Teamsters hotel strike triggers lockout
Front desk and clerical workers, concierges and other hotel staff struck San Francisco’s Holiday Inn Golden Gateway and the Sheraton at Fisherman’s Wharf September 4 after contract talks between Teamsters Local 856 and the San Francisco Hotel Association broke down. The association reacted to the strike by locking out workers at 14 other association member hotels.
A spokesman for the hotel association called its 13.5 percent wage hike offer “huge numbers in this economy.” When talks broke down the two sides were apparently only 10 cents apart on wages. The major issue from the standpoint of the Teamsters bureaucracy is hotel management’s attempt to get control of the health and welfare trust fund, presently controlled by the union. According to Local 856 business representative Julie Wall, the association’s last offer “would have accomplished the money grab and would have provided peanuts in wages.”

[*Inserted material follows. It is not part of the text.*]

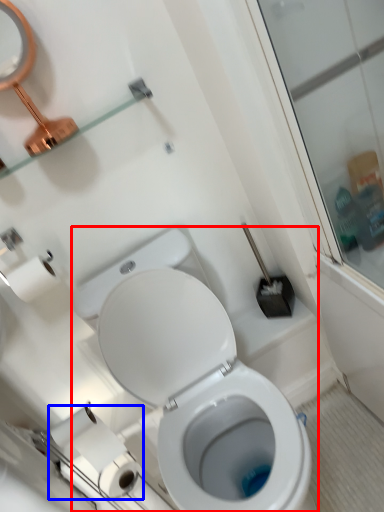 Question: Which of the following is the farthest to the observer, toilet (highlighted by a red box) or toilet paper (highlighted by a blue box)?

Choices:
 (A) toilet
 (B) toilet paper

Answer: (B)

Shelter workers picket Nova Scotia legislature
Striking workers from a women’s shelter in Amherst, Nova Scotia picketed the provincial legislature on September 4, the legislature’s first day of operations since last month’s election. Workers handed out a leaflet that asked, “Would John Hamm still be premier if he had to raise his salary through bake sales?”—a reference to the fact that women’s shelters are not fully funded by the province and rely on bake sales and other such fundraisers in order to operate.
The shelter workers have been on strike since August 11. The shelter’s board of directors has refused a wage increase, is demanding that they work 12-hour shifts and is trying to reduce long-term disability payments and maternity benefits. The shelter workers are represented by Local 4326 of the Canadian Union of Public Employees (CUPE).
Workers strike Newfoundland helicopter plant
As of midnight September 3, 100 workers at CHC Helicopters in Gander, Newfoundland were on strike. They are represented by the Canadian Auto Workers and are striking for a first contract. The workers are demanding wage increases and are resisting management attempts to reduce sick leave from 10 days to 5 days. The company has claimed it cannot meet the workers’ demands because it is losing money.
Strike at Wadena School Division
Eighty support workers at the Wadena School Division in Saskatchewan, who have been engaged in rotating strikes since April, have been on strike since August 25. The workers, represented by Canadian Union of Public Employees (CUPE) Local 3078, are demanding wage increases, more full-time work, optical and dental benefits, and holiday and in-service training wages.
The workers have been without a contract since December 31, 2000. The school division has employed scabs to replace the striking workers.